### Exercise requirements
Copy exactly the lines of the records below, and only those lines, beginning with the line that contains "The height and width of the screenshot is (2576, 224)." and ending with the line that contains "What do you see at coordinates (99, 1702)".

Saved entries

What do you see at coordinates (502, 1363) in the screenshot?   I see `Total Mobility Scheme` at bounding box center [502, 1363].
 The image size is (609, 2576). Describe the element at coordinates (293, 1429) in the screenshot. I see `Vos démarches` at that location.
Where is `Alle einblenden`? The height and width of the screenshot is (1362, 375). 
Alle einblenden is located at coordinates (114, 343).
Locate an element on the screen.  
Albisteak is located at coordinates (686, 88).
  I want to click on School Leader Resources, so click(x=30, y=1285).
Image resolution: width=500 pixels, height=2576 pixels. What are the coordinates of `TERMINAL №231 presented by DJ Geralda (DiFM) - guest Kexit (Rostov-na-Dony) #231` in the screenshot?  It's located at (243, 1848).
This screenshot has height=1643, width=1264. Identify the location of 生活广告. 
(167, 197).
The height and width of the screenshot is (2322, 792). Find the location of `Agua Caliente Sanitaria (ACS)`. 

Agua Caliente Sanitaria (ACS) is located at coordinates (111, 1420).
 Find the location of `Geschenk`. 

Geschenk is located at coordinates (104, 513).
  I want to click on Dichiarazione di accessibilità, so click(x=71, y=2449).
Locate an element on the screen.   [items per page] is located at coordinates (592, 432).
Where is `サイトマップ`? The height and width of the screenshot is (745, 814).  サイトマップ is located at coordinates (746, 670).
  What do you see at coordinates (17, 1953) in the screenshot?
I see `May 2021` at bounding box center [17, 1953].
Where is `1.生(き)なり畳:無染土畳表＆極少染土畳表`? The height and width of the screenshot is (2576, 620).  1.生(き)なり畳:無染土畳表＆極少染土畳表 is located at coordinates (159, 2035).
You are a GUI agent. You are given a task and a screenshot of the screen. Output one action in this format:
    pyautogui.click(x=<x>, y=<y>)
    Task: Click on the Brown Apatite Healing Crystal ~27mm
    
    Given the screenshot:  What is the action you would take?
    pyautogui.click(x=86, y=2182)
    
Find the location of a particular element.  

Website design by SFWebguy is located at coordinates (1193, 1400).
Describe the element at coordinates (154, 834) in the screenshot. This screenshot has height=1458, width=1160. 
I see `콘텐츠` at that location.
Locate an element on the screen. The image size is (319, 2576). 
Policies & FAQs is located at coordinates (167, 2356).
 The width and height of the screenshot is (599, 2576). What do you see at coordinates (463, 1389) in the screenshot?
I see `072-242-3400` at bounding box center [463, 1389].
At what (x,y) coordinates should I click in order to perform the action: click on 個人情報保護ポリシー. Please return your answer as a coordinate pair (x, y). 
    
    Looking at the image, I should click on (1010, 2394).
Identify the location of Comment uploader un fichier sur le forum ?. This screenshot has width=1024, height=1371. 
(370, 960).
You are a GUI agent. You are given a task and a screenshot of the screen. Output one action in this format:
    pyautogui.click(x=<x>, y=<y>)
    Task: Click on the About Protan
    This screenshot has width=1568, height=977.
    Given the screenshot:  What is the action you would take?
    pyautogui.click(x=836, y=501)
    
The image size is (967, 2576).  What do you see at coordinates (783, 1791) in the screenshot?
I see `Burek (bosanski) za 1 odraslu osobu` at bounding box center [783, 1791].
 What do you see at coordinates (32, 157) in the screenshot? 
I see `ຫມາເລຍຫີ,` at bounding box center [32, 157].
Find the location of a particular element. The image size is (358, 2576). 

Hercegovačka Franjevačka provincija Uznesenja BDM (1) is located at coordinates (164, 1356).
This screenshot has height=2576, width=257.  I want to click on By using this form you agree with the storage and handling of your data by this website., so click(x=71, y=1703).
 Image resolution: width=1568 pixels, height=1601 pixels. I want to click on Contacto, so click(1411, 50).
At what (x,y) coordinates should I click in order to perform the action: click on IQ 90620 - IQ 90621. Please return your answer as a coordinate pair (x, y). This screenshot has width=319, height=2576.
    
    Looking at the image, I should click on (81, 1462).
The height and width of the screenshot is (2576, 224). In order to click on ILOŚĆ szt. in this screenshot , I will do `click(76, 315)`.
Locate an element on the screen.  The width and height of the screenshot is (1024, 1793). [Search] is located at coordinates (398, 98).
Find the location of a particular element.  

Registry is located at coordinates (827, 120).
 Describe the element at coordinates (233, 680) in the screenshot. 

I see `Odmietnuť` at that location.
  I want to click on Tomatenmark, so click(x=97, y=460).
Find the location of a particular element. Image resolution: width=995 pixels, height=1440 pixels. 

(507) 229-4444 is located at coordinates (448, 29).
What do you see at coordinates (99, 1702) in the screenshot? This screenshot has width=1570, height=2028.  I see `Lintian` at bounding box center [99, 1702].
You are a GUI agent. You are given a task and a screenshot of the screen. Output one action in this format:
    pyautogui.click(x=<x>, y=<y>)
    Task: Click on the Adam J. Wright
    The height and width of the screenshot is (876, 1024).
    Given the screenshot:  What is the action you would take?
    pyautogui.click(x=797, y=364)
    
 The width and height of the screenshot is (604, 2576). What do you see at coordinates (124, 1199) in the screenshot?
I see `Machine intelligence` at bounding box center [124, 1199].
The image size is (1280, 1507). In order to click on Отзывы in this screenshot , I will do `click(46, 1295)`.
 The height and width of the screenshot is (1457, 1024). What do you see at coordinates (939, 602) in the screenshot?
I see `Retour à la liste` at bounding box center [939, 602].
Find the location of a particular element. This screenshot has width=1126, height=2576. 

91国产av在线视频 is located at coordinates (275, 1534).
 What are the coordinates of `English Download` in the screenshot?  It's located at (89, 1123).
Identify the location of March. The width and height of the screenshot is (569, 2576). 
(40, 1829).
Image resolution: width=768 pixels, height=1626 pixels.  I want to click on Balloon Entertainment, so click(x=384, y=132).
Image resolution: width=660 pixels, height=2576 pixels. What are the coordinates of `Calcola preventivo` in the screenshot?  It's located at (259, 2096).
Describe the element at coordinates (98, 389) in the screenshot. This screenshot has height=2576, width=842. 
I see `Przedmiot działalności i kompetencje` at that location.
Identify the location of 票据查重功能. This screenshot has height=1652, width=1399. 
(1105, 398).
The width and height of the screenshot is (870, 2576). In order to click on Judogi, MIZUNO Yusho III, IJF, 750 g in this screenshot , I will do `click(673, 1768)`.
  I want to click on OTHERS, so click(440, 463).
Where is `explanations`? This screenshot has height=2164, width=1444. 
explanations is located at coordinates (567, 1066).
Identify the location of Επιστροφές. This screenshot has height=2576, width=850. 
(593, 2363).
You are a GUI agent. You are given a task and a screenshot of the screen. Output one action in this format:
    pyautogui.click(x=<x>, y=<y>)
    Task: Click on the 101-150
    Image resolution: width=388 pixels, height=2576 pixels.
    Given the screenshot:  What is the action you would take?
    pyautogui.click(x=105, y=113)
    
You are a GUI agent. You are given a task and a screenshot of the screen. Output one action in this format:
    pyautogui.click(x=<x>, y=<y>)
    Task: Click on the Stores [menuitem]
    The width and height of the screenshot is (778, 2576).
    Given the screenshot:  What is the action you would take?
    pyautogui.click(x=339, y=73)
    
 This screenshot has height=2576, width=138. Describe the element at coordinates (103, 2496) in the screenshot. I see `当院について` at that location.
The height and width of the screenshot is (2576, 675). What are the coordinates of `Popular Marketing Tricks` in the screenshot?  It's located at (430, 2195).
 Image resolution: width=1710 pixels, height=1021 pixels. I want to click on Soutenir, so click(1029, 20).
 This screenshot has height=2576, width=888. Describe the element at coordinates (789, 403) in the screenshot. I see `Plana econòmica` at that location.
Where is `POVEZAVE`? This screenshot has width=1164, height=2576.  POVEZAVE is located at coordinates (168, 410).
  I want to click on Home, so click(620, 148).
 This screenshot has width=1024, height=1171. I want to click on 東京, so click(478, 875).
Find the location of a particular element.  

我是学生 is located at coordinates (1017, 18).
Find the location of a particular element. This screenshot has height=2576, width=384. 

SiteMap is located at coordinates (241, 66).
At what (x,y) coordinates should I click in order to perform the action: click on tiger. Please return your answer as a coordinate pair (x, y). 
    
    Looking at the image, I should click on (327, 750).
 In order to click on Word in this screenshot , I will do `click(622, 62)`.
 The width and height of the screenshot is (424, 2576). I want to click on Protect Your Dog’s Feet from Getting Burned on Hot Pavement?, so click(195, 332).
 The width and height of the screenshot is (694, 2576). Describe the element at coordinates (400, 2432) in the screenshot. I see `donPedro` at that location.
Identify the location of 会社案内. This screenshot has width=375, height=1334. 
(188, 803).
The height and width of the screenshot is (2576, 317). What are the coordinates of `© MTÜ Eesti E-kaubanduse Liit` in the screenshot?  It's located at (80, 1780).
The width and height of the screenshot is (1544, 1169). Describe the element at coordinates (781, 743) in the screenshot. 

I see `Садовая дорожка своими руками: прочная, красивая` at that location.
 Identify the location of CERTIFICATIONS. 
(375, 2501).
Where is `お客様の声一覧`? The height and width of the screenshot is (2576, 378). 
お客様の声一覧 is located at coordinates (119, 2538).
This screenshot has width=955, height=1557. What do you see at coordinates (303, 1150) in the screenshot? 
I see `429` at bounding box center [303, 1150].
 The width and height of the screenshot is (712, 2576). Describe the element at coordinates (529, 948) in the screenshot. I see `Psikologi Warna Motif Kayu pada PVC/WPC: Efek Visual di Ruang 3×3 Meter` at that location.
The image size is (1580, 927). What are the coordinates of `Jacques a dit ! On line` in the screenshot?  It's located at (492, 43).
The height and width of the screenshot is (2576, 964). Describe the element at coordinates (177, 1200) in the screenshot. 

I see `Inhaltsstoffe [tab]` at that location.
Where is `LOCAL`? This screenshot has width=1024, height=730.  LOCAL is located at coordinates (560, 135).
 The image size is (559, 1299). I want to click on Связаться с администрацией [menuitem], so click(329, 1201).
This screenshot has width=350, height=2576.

### Response to the task
The height and width of the screenshot is (2576, 224). In order to click on ILOŚĆ szt. in this screenshot , I will do `click(76, 315)`.
Locate an element on the screen.  The width and height of the screenshot is (1024, 1793). [Search] is located at coordinates (398, 98).
Find the location of a particular element.  

Registry is located at coordinates (827, 120).
 Describe the element at coordinates (233, 680) in the screenshot. 

I see `Odmietnuť` at that location.
  I want to click on Tomatenmark, so click(x=97, y=460).
Find the location of a particular element. Image resolution: width=995 pixels, height=1440 pixels. 

(507) 229-4444 is located at coordinates (448, 29).
What do you see at coordinates (99, 1702) in the screenshot? This screenshot has width=1570, height=2028.  I see `Lintian` at bounding box center [99, 1702].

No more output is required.